Abstract
Introduction: Previous studies have demonstrated that acute kidney injury (AKI) is a serious complication following hematopoietic stem cell transplantation (HSCT). The incidence of AKI in association with HSCT varies considerably because of several definitions for AKI.
Objectives: In this study, we determined the rate of AKI after bone marrow transplantation (BMT) and its effects on patients’ outcomes according to modern definitions of AKI to conclude whether all these criteria can be useful for predicting AKI occurrence after BMT or not.
Patients and Methods: We conducted a retrospective study of 271 patients undergoing HSCT, and after obtaining written informed consent from all patients, the required information was reviewed. AKI was defined according to RIFLE, KDIGO, and AKIN criteria. Renal function was assessed by calculating creatinine clearance, urine output, and estimated glomerular filtration rate (eGFR), determined through the MDRD equation.

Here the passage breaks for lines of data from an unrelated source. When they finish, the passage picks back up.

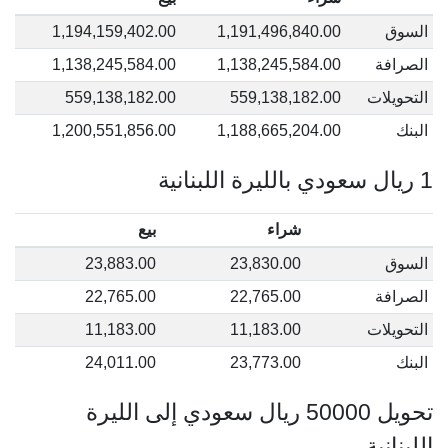
السوق
1,191,496,840.00
1,194,159,402.00
الصرافة
1,138,245,584.00
1,138,245,584.00
التحويلات
559,138,182.00
559,138,182.00
البنك
1,188,665,204.00
1,200,551,856.00
1 ريال سعودي بالليرة اللبنانية
شراء
بيع
السوق
23,830.00
23,883.00
الصرافة
22,765.00
22,765.00
التحويلات
11,183.00
11,183.00
البنك
23,773.00
24,011.00
تحويل 50000 ريال سعودي إلى الليرة
اللبنانية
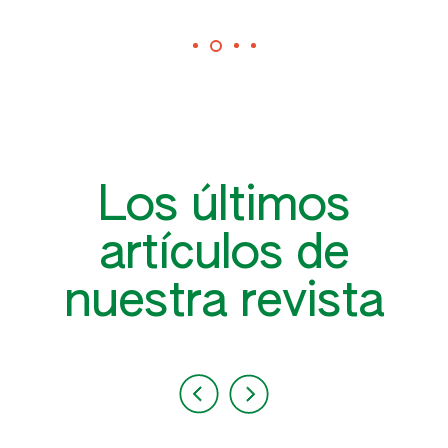
Tomate
Tomillo
Zarzamoras
Los últimos
artículos de
nuestra revista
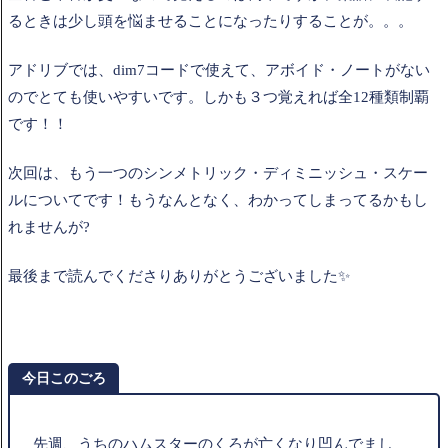
るときは少し頭を悩ませることになったりすることが。。。
アドリブでは、dim7コードで使えて、アボイド・ノートがない
のでとても使いやすいです。しかも３つ覚えれば全12種類制覇
です！！
次回は、もう一つのシンメトリック・ディミニッシュ・スケー
ルについてです！もうなんとなく、わかってしまってるかもし
れませんが?
最後まで読んでくださりありがとうございました✨
今日このごろ
先週、うちのハムスターのくろが亡くなり凹んでまし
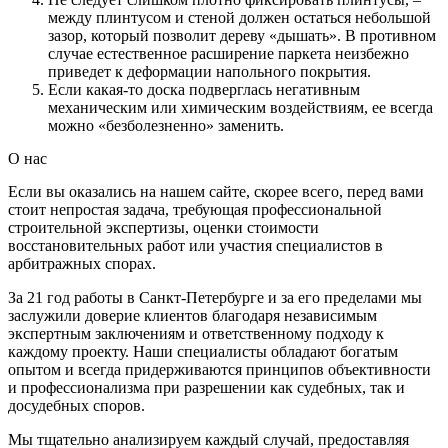
между плинтусом и стеной должен остаться небольшой
зазор, который позволит дереву «дышать». В противном
случае естественное расширение паркета неизбежно
приведет к деформации напольного покрытия.
Если какая-то доска подверглась негативным
механическим или химическим воздействиям, ее всегда
можно «безболезненно» заменить.
О нас
Если вы оказались на нашем сайте, скорее всего, перед вами
стоит непростая задача, требующая профессиональной
строительной экспертизы, оценки стоимости
восстановительных работ или участия специалистов в
арбитражных спорах.
За 21 год работы в Санкт-Петербурге и за его пределами мы
заслужили доверие клиентов благодаря независимым
экспертным заключениям и ответственному подходу к
каждому проекту. Наши специалисты обладают богатым
опытом и всегда придерживаются принципов объективности
и профессионализма при разрешении как судебных, так и
досудебных споров.
Мы тщательно анализируем каждый случай, предоставляя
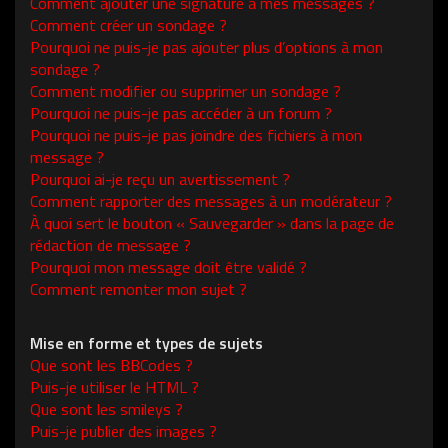
Comment ajouter une signature à mes messages ?
Comment créer un sondage ?
Pourquoi ne puis-je pas ajouter plus d’options à mon
sondage ?
Comment modifier ou supprimer un sondage ?
Pourquoi ne puis-je pas accéder à un forum ?
Pourquoi ne puis-je pas joindre des fichiers à mon
message ?
Pourquoi ai-je reçu un avertissement ?
Comment rapporter des messages à un modérateur ?
À quoi sert le bouton « Sauvegarder » dans la page de
rédaction de message ?
Pourquoi mon message doit être validé ?
Comment remonter mon sujet ?
Mise en forme et types de sujets
Que sont les BBCodes ?
Puis-je utiliser le HTML ?
Que sont les smileys ?
Puis-je publier des images ?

Results: Allogeneic and autologous transplantations were performed on 38 (14.02%) and 233 (85.97%) patients, respectively. According to the RIFLE criteria, 96 patients (35.42%) suffered from AKI, and based on AKIN, and KDIGO criteria, 101 patients (37.26%) were afflicted with it after BMT. The one-year mortality rate in allogeneic transplant patients with a history of AKI was 30.43% and 53.33% in patients without a history of AKI. The three-year mortality rate in allogeneic transplant patients with and without a history of AKI was 52.17% and 73.33% respectively, which showed no statistically significant difference. The three-year mortality rate in autologous transplant patients with and without a history of AKI was 60.27% and 22.5%, respectively.
Conclusion: The one-year and three-year mortality rates, survival of patients, and AKI’s diagnosis were similar in all three criteria. Therefore, all these criteria can be useful for the prediction of AKI occurrence after BMT.